Collected data
"""
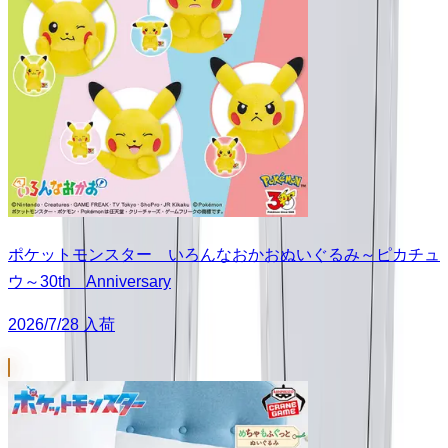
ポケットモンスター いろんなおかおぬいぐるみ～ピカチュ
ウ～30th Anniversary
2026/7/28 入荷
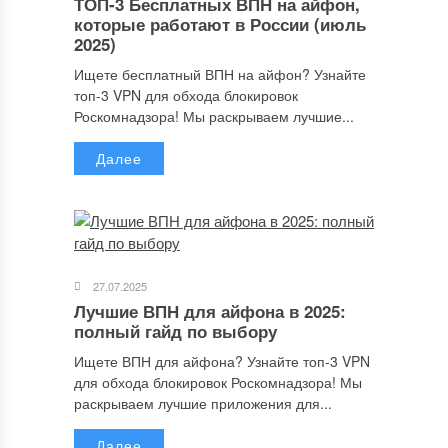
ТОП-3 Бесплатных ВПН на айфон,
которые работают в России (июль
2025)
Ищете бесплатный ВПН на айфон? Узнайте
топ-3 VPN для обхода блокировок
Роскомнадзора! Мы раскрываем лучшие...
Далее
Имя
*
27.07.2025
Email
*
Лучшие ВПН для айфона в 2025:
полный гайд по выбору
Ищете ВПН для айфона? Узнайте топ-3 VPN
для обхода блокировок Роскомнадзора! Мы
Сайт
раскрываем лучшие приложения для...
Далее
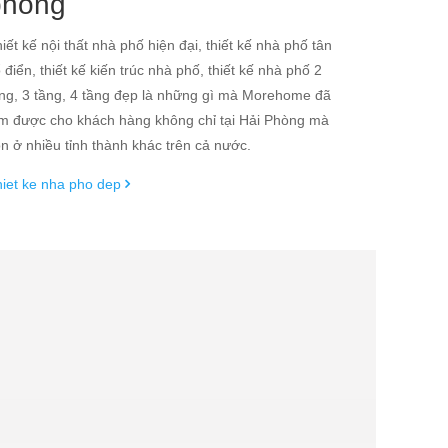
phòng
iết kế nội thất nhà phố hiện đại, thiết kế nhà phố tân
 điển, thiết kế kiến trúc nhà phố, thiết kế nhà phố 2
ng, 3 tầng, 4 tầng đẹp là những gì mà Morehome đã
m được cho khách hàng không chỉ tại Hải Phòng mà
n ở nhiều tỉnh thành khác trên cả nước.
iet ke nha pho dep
"""
"""
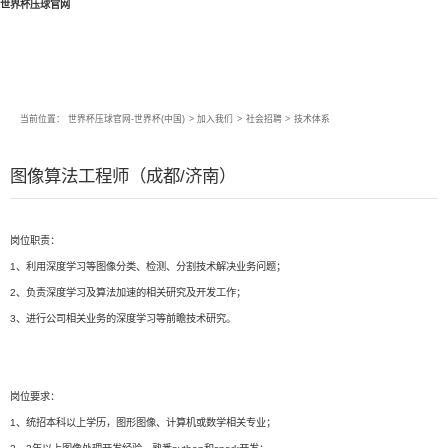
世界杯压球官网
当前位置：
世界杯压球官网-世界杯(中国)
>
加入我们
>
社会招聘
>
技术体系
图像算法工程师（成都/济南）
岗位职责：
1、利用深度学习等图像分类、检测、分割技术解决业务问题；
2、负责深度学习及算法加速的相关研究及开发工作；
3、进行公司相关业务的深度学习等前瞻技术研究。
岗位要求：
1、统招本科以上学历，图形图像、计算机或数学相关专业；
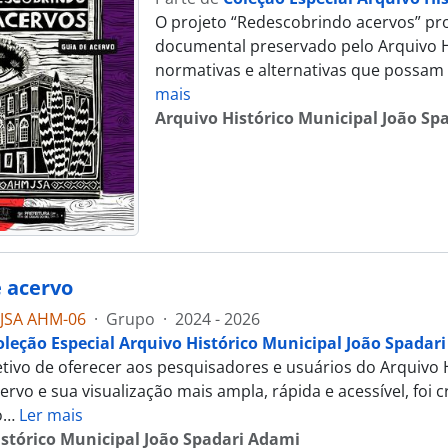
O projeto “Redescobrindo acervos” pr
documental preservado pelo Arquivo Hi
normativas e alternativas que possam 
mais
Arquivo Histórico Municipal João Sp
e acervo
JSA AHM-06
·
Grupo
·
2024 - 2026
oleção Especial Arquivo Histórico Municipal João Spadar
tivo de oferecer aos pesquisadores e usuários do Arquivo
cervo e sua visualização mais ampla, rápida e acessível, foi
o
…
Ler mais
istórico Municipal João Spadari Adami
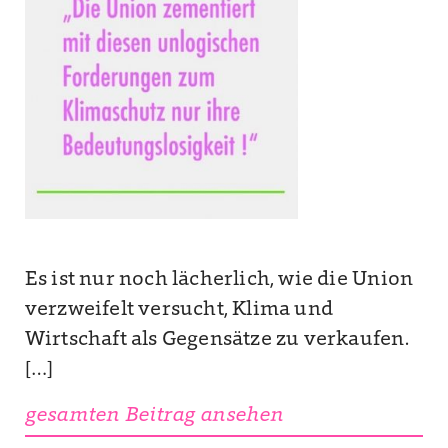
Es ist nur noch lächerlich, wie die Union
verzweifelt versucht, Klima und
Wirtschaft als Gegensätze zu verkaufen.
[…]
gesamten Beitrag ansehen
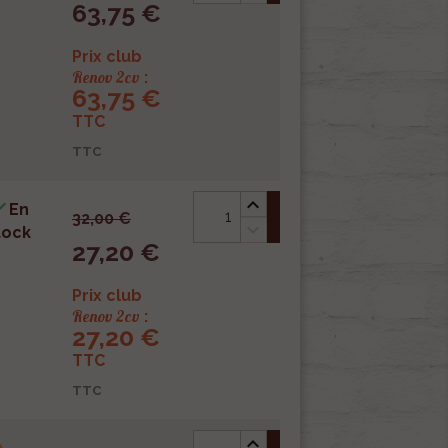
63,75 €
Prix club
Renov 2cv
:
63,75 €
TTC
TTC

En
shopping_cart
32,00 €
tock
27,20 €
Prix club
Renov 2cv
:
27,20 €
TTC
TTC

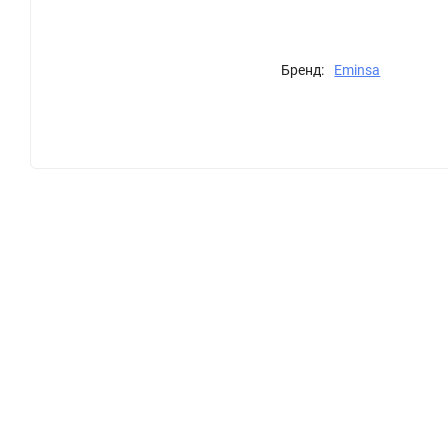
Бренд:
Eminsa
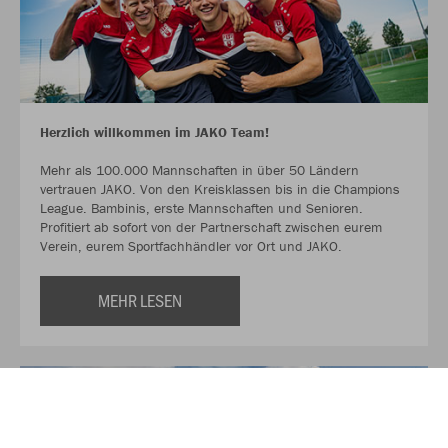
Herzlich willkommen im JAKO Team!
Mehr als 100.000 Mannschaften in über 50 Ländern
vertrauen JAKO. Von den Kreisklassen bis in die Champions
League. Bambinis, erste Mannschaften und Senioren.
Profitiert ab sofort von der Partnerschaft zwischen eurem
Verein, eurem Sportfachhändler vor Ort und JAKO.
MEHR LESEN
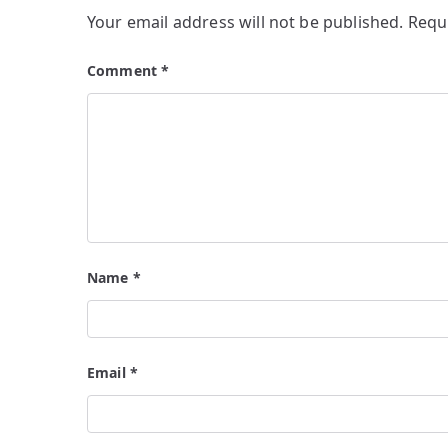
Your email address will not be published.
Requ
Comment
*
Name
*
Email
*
"""
"""
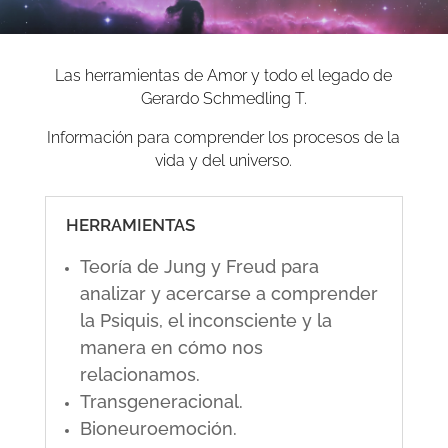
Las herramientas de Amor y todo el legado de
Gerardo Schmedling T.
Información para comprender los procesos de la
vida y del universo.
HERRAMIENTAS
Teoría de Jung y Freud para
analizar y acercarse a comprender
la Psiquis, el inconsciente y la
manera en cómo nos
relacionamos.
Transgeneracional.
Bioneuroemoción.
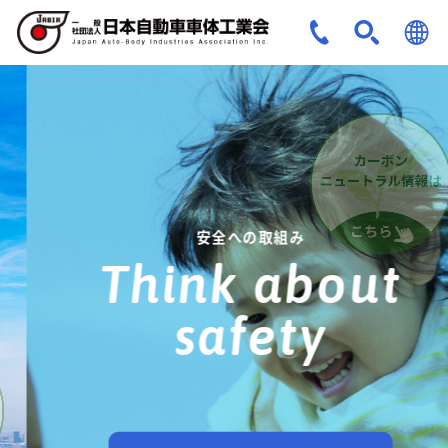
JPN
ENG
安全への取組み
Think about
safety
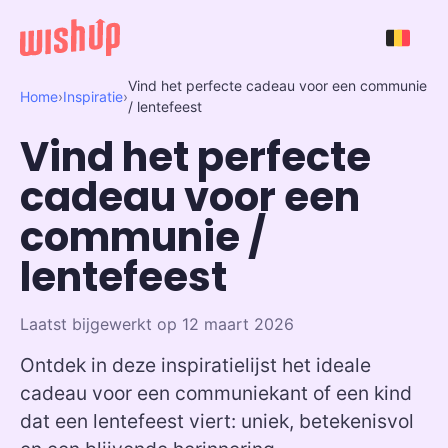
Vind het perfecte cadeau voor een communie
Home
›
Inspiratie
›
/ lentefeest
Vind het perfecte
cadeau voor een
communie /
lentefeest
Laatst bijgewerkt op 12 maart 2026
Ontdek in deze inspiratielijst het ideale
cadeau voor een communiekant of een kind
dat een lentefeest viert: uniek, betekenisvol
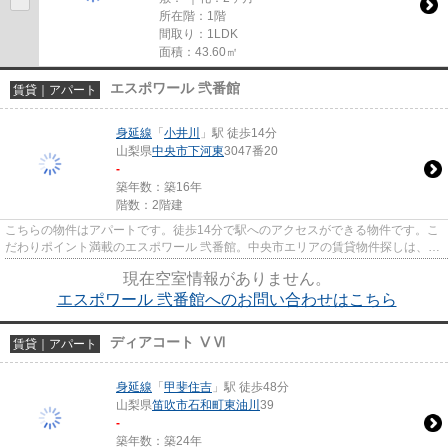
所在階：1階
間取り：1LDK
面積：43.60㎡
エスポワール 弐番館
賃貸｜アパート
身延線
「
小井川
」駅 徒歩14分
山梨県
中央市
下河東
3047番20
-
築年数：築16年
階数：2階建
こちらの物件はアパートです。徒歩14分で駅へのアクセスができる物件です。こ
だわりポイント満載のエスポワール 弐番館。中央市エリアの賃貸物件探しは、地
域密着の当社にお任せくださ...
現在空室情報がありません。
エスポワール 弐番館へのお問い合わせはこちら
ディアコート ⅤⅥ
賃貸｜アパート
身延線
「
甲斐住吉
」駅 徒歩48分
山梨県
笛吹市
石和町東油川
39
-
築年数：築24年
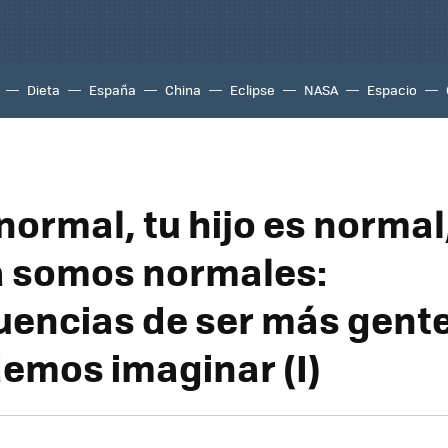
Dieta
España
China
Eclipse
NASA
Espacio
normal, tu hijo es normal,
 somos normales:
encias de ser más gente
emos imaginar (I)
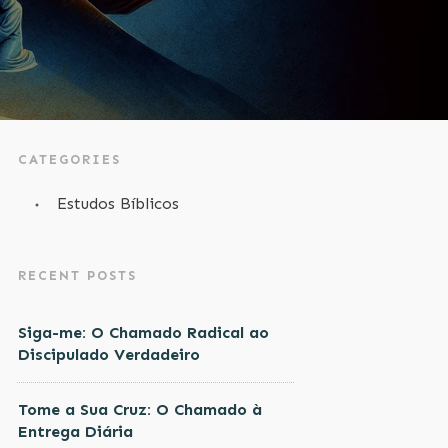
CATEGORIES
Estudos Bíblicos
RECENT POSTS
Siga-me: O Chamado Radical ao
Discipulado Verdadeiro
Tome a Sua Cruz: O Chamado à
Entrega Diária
"""
- [Task description]: Taking the entries above, copy word for word the lines from the one with "ポケットモンスター いろんなおかおぬいぐるみ～ピカチュ" up to and including the one with "iet ke nha pho dep", without any picture.

- [Task solution]:
ポケットモンスター いろんなおかおぬいぐるみ～ピカチュ
ウ～30th Anniversary
2026/7/28 入荷
ТОП-3 Бесплатных ВПН на айфон,
которые работают в России (июль
2025)
Ищете бесплатный ВПН на айфон? Узнайте
топ-3 VPN для обхода блокировок
Роскомнадзора! Мы раскрываем лучшие...
Далее
Имя
*
27.07.2025
Email
*
Лучшие ВПН для айфона в 2025:
полный гайд по выбору
Ищете ВПН для айфона? Узнайте топ-3 VPN
для обхода блокировок Роскомнадзора! Мы
Сайт
раскрываем лучшие приложения для...
Далее
phòng
iết kế nội thất nhà phố hiện đại, thiết kế nhà phố tân
 điển, thiết kế kiến trúc nhà phố, thiết kế nhà phố 2
ng, 3 tầng, 4 tầng đẹp là những gì mà Morehome đã
m được cho khách hàng không chỉ tại Hải Phòng mà
n ở nhiều tỉnh thành khác trên cả nước.
iet ke nha pho dep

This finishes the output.